Predictive Customer Engagement (1 of 3)

It seems like every discussion today around the future of Support Services, Customer Experience, or Self-Service includes a component of Machine Learning (ML) and how it will revolutionize the engagement model.  The potential use of these emerging technologies is endless and with the ever-increasing availability of ML as a Service, the capabilities are more and more within reach of a wide audience. However, in many of our discussions with Consortium members, services organizations are not sure how to apply these technologies or where to start. 

We have found a simple, visual model is a good way to begin thinking about what it takes to achieve a tangible result, and have organized this work under the Predictive Customer Engagement initiative. It’s based on a double loop system made up of three main components:

  1. Analysis and Rules
  2. The Event Loop
  3. The Improve Loop

This post will focus on the Analysis and Rules ‘engine’ which is a critical part of the Event Loop. 

Analysis and Rules

The Analysis & Rules engine is where we speak the most about applying the emerging Machine Learning capabilities.   A four-tier model has emerged that we often use to help organize our approach. The model consists of:

1.     Data Repository:  Do you know what data you actually have? How is it stored, who controls access, and how clean is it?  Without data, applying any machine learning to achieve an outcome is a wasted effort.

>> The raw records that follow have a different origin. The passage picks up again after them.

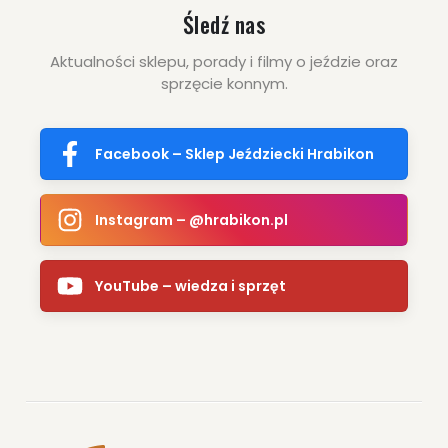
Śledź nas
Aktualności sklepu, porady i filmy o jeździe oraz
sprzęcie konnym.
Facebook – Sklep Jeździecki Hrabikon
Instagram – @hrabikon.pl
YouTube – wiedza i sprzęt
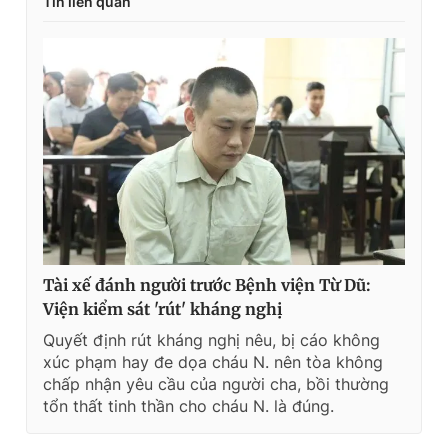
Tin liên quan
Tài xế đánh người trước Bệnh viện Từ Dũ:
Viện kiểm sát 'rút' kháng nghị
Quyết định rút kháng nghị nêu, bị cáo không
xúc phạm hay đe dọa cháu N. nên tòa không
chấp nhận yêu cầu của người cha, bồi thường
tổn thất tinh thần cho cháu N. là đúng.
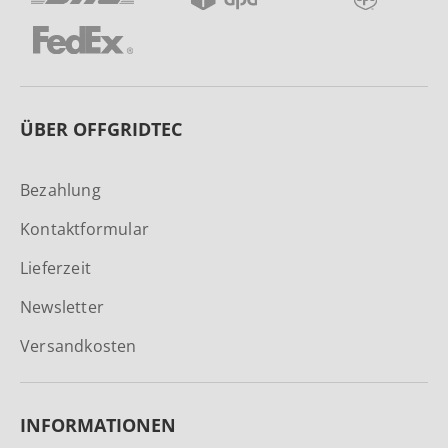
ÜBER OFFGRIDTEC
Bezahlung
Kontaktformular
Lieferzeit
Newsletter
Versandkosten
INFORMATIONEN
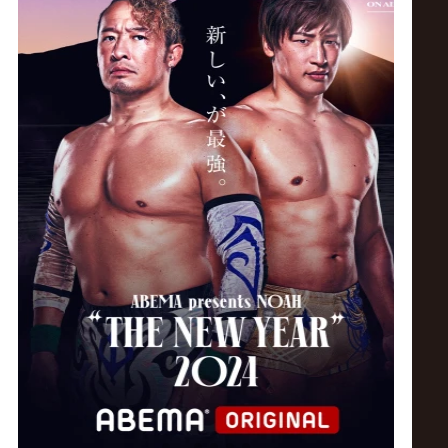
ス
リ
ン
グ・
ノ
ア
公
式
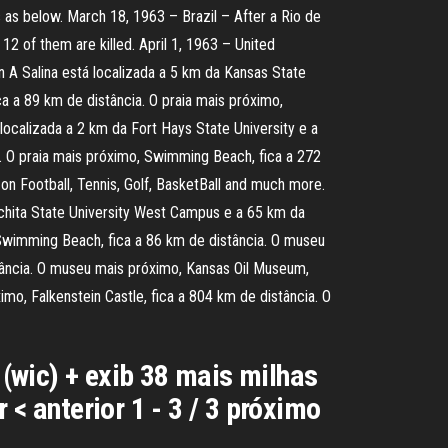
s as below. March 18, 1963 – Brazil – After a Rio de
12 of them are killed. April 1, 1963 – United
n A Salina está localizada a 5 km da Kansas State
a a 89 km de distância. O praia mais próximo,
calizada a 2 km da Fort Hays State University e a
. O praia mais próximo, Swimming Beach, fica a 272
 on Football, Tennis, Golf, BasketBall and much more.
ichita State University West Campus e a 65 km da
 Swimming Beach, fica a 86 km de distância. O museu
ância. O museu mais próximo, Kansas Oil Museum,
imo, Falkenstein Castle, fica a 804 km de distância. O
 (wic) + exib 38 mais milhas
r < anterior 1 - 3 / 3 próximo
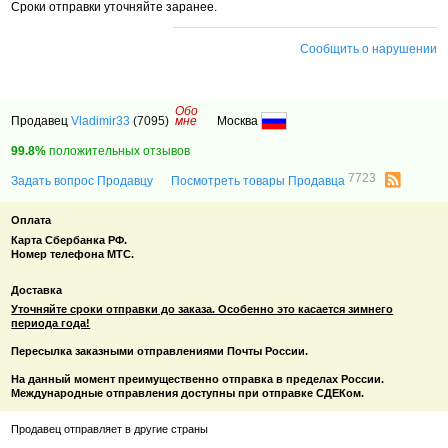
Сроки отправки уточняйте заранее.
Сообщить о нарушении
Обо
Продавец
Vladimir33
(7095)
мне
Москва
99.8%
положительных отзывов
7723
Задать вопрос Продавцу
Посмотреть товары Продавца
Оплата
Карта Сбербанка РФ.
Номер телефона МТС.
Доставка
Уточняйте сроки отправки до заказа. Особенно это касается зимнего
периода года!
Пересылка заказными отправлениями Почты России.
На данный момент преимущественно отправка в пределах России.
Международные отправления доступны при отправке СДЕКом.
Продавец отправляет в другие страны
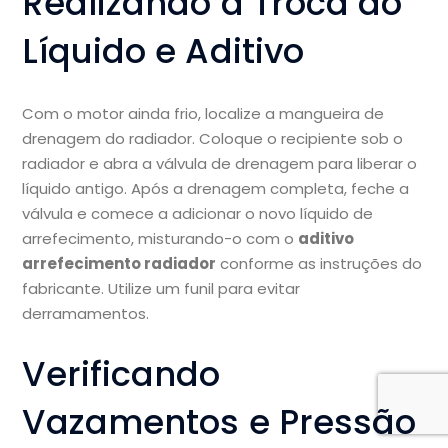
Realizando a Troca do
Líquido e Aditivo
Com o motor ainda frio, localize a mangueira de
drenagem do radiador. Coloque o recipiente sob o
radiador e abra a válvula de drenagem para liberar o
líquido antigo. Após a drenagem completa, feche a
válvula e comece a adicionar o novo líquido de
arrefecimento, misturando-o com o
aditivo
arrefecimento radiador
conforme as instruções do
fabricante. Utilize um funil para evitar
derramamentos.
Verificando
Vazamentos e Pressão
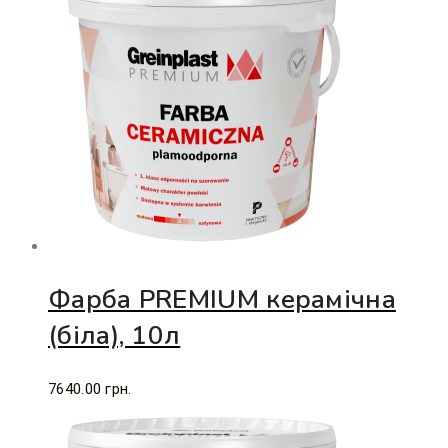
Фарба PREMIUM керамічна
(біла), 10л
7640.00
грн.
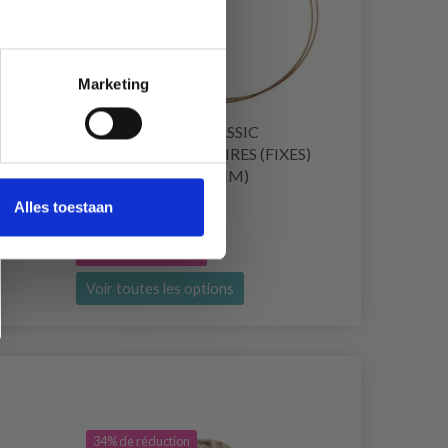
Marketing
LARES
ADDIPREMIUM CLASSIC
 CM
AIGUILLES CIRCULAIRES (FIXES)
40 CM (2.00–12.00 MM)
Alles toestaan
EUR 5.99
Ajouter au panier
Voir toutes les options
34% de réduction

In our discussion with many data scientists, up to 80% of their time may be spent on the data questions.

2.     Machine Learning Technology:   There are, what seems like, countless tools, techniques, and skills that can be used to create a trained machine learning model.  Depending on the desired outcome different ones will be used, and this is where your data scientist is critical in helping use the right techniques for the right outcomes.

3.     Capabilities:  What are the analysis abilities that you are trying to achieve?  Are you looking to uncover patterns, make predictions, optimize a system?   Thinking about the capability needed to achieve the desired outcome will help narrow the focus of the effort.  

4.     Visualizations:  Like anything, there needs to be thought into the best way the output will be consumed by the intended audience.  Do you need dashboard, a chatbot interface, augmented reality, or even consumable outputs for a machine? 

It is important to note that this is not linear thinking.  All of the components need to be thought through and discussed to build an effective model.  Iterations will be encountered as each layer is explored, and the impacts of one decision drive changes in all the other layers.

Along with this four-tier model, the work can be ‘Directed’ or ‘Emergent’.  In directed work, we start with a goal and then move through the model to define the data we need to collect in order to achieve our desired outcome.  In an emergent model, we start with the data we have and ask the question, “What can we learn from the data we have already?” Most companies are sitting on vast amounts of data that can be used and letting an innovative team play with the data can have tremendous impacts.

Directed or Emergent work

While this tiered model certainly does not capture the complete nature of how Machine Learning can be applied, or the complexity that can occur in building out the system, it is an effective way to start a discussion on how to approach these emerging technologies.